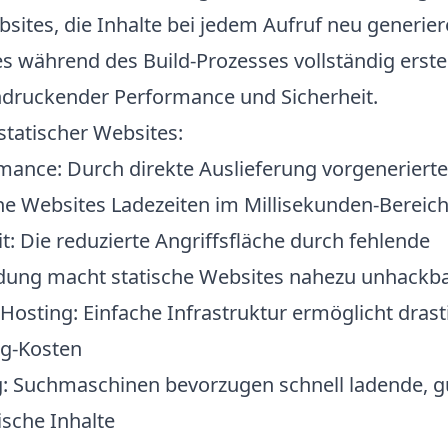
ites, die Inhalte bei jedem Aufruf neu generie
s während des Build-Prozesses vollständig erstel
eindruckender Performance und Sicherheit.
 statischer Websites:
rmance
: Durch direkte Auslieferung vorgeneriert
che Websites Ladezeiten im Millisekunden-Bereic
it
: Die reduzierte Angriffsfläche durch fehlende
ung macht statische Websites nahezu unhackb
 Hosting
: Einfache Infrastruktur ermöglicht drast
ng-Kosten
g
: Suchmaschinen bevorzugen schnell ladende, g
ische Inhalte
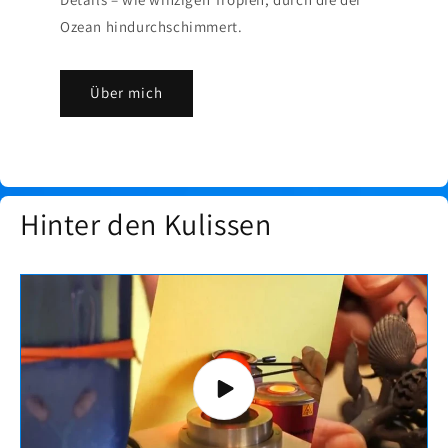
Ozean hindurchschimmert.
Über mich
Hinter den Kulissen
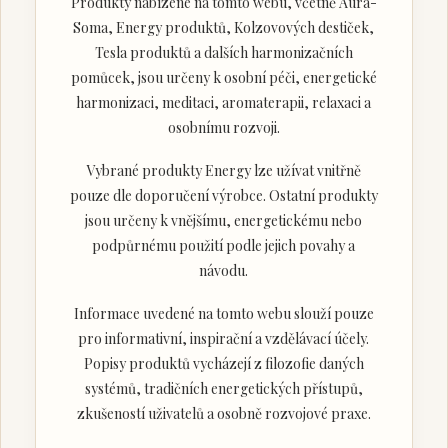
Produkty nabízené na tomto webu, včetně Aura-
Soma, Energy produktů, Kolzovových destiček,
Tesla produktů a dalších harmonizačních
pomůcek, jsou určeny k osobní péči, energetické
harmonizaci, meditaci, aromaterapii, relaxaci a
osobnímu rozvoji.
Vybrané produkty Energy lze užívat vnitřně
pouze dle doporučení výrobce. Ostatní produkty
jsou určeny k vnějšímu, energetickému nebo
podpůrnému použití podle jejich povahy a
návodu.
Informace uvedené na tomto webu slouží pouze
pro informativní, inspirační a vzdělávací účely.
Popisy produktů vycházejí z filozofie daných
systémů, tradičních energetických přístupů,
zkušeností uživatelů a osobně rozvojové praxe.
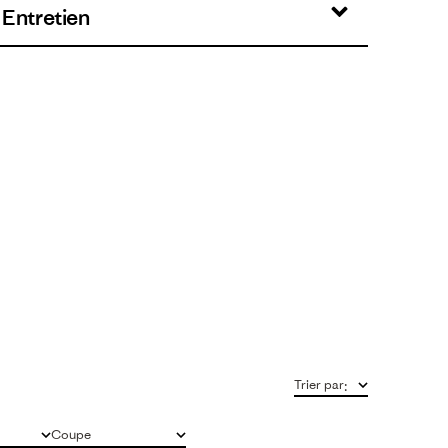
 Entretien
Trier par
:
Coupe
Tous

──────────

» **Work request**
Please print the entire listing again exactly, minus its images.

» **Output of the task**
ites, die Inhalte bei jedem Aufruf neu generie
s während des Build-Prozesses vollständig erstel
eindruckender Performance und Sicherheit.
 statischer Websites:
rmance
: Durch direkte Auslieferung vorgeneriert
che Websites Ladezeiten im Millisekunden-Bereic
it
: Die reduzierte Angriffsfläche durch fehlende
ung macht statische Websites nahezu unhackb
 Hosting
: Einfache Infrastruktur ermöglicht drast
ng-Kosten
g
: Suchmaschinen bevorzugen schnell ladende, g
ische Inhalte
Ozean hindurchschimmert.
Über mich
Hinter den Kulissen
Produkty nabízené na tomto webu, včetně Aura-
Soma, Energy produktů, Kolzovových destiček,
Tesla produktů a dalších harmonizačních
pomůcek, jsou určeny k osobní péči, energetické
harmonizaci, meditaci, aromaterapii, relaxaci a
osobnímu rozvoji.
Vybrané produkty Energy lze užívat vnitřně
pouze dle doporučení výrobce. Ostatní produkty
jsou určeny k vnějšímu, energetickému nebo
podpůrnému použití podle jejich povahy a
návodu.
Informace uvedené na tomto webu slouží pouze
pro informativní, inspirační a vzdělávací účely.
Popisy produktů vycházejí z filozofie daných
systémů, tradičních energetických přístupů,
zkušeností uživatelů a osobně rozvojové praxe.
 Entretien
Trier par
:
Coupe
Tous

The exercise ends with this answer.